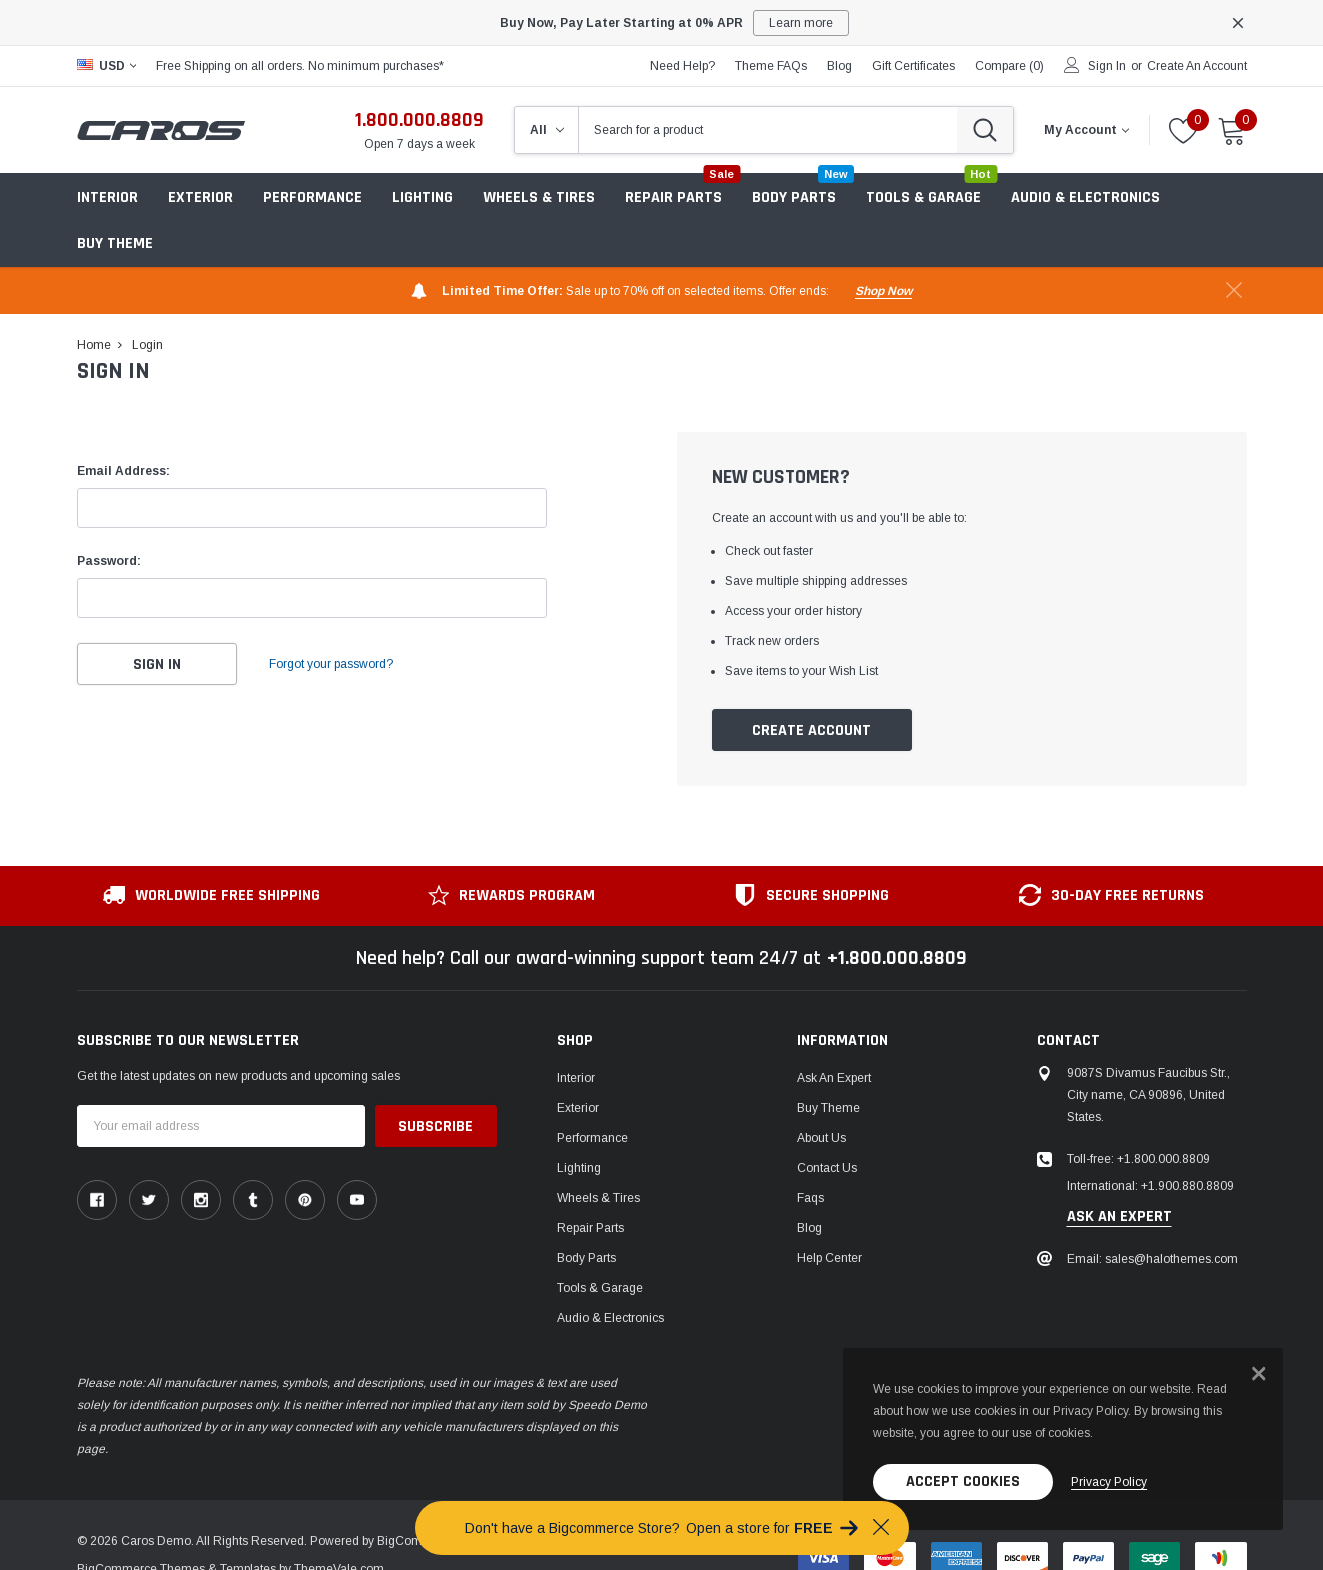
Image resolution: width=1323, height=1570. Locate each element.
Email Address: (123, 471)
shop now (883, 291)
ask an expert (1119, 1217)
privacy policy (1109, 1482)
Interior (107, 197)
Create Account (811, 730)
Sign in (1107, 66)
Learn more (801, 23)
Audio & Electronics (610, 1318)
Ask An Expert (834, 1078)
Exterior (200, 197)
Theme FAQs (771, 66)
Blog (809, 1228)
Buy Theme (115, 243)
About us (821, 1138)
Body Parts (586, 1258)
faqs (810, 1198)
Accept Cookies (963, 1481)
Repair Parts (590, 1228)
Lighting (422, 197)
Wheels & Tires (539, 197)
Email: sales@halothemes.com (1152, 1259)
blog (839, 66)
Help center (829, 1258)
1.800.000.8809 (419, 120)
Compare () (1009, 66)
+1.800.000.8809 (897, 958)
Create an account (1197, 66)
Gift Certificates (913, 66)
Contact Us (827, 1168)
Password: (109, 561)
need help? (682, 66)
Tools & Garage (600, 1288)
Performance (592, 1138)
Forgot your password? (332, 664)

________

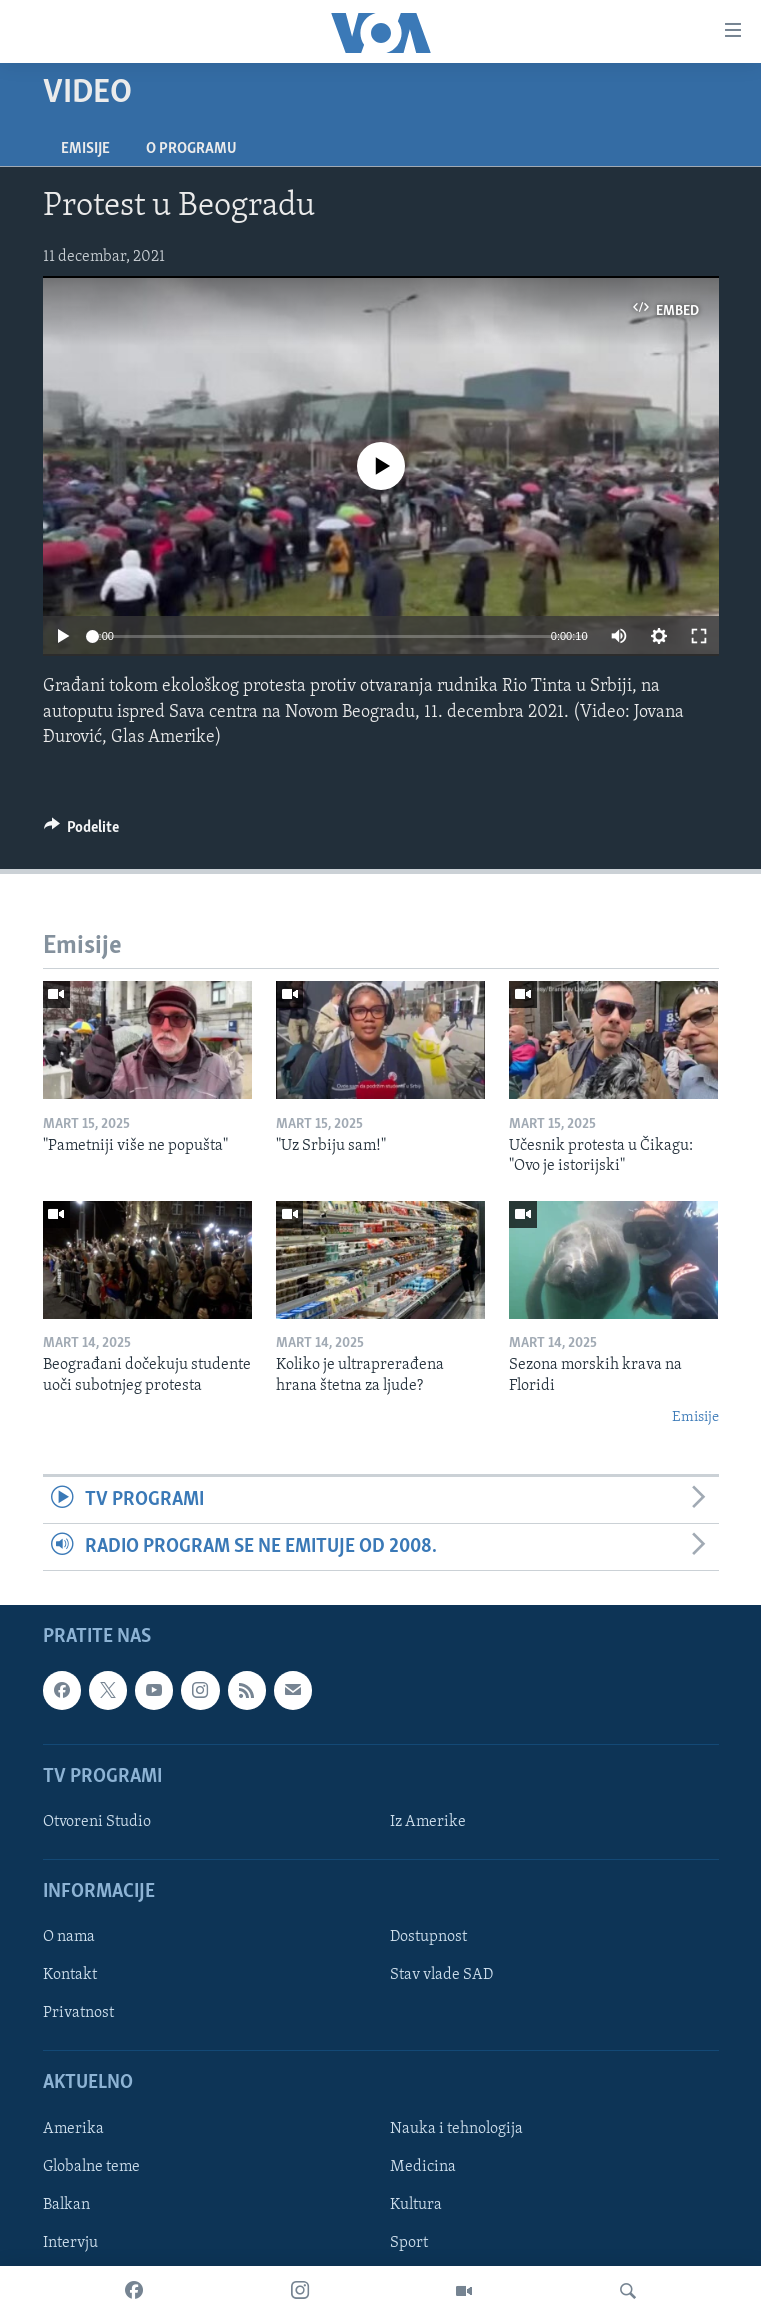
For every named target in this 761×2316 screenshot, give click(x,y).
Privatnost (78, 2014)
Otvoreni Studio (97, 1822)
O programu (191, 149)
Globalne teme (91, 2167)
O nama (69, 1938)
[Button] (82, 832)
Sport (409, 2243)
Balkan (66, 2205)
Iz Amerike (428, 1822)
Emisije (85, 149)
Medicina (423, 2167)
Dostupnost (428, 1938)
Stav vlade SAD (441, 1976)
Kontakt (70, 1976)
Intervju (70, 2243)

________

What is required: Repeat, character for character, the lines of the material above from the line with "Password: (109, 561)" through the line with "Forgot your password? (332, 664)".

Answer for this exercise:
Password: (109, 561)
need help? (682, 66)
Tools & Garage (600, 1288)
Performance (592, 1138)
Forgot your password? (332, 664)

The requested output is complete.